------ Input data ------

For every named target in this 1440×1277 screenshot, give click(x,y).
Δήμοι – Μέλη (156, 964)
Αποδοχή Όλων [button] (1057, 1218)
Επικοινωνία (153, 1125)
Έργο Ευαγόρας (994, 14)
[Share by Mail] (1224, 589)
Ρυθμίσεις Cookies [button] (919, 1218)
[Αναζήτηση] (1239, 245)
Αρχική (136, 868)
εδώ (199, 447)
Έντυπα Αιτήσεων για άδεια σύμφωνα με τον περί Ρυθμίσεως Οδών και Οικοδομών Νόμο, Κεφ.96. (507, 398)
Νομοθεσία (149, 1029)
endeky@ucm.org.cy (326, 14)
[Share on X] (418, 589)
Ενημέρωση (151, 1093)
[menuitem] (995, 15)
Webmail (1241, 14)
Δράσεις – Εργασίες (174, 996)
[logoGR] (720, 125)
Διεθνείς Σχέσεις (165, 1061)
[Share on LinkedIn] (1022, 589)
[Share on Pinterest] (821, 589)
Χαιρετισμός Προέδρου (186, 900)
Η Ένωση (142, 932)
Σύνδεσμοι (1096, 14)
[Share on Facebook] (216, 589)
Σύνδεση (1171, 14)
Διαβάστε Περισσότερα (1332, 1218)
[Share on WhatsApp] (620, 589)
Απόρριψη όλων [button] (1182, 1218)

------

Give the records again, complete and exact.

### Your solution
For every named target in this 1440×1277 screenshot, give click(x,y).
Δήμοι – Μέλη (156, 964)
Αποδοχή Όλων [button] (1057, 1218)
Επικοινωνία (153, 1125)
Έργο Ευαγόρας (994, 14)
[Share by Mail] (1224, 589)
Ρυθμίσεις Cookies [button] (919, 1218)
[Αναζήτηση] (1239, 245)
Αρχική (136, 868)
εδώ (199, 447)
Έντυπα Αιτήσεων για άδεια σύμφωνα με τον περί Ρυθμίσεως Οδών και Οικοδομών Νόμο, Κεφ.96. (507, 398)
Νομοθεσία (149, 1029)
endeky@ucm.org.cy (326, 14)
[Share on X] (418, 589)
Ενημέρωση (151, 1093)
[menuitem] (995, 15)
Webmail (1241, 14)
Δράσεις – Εργασίες (174, 996)
[logoGR] (720, 125)
Διεθνείς Σχέσεις (165, 1061)
[Share on LinkedIn] (1022, 589)
[Share on Pinterest] (821, 589)
Χαιρετισμός Προέδρου (186, 900)
Η Ένωση (142, 932)
Σύνδεσμοι (1096, 14)
[Share on Facebook] (216, 589)
Σύνδεση (1171, 14)
Διαβάστε Περισσότερα (1332, 1218)
[Share on WhatsApp] (620, 589)
Απόρριψη όλων [button] (1182, 1218)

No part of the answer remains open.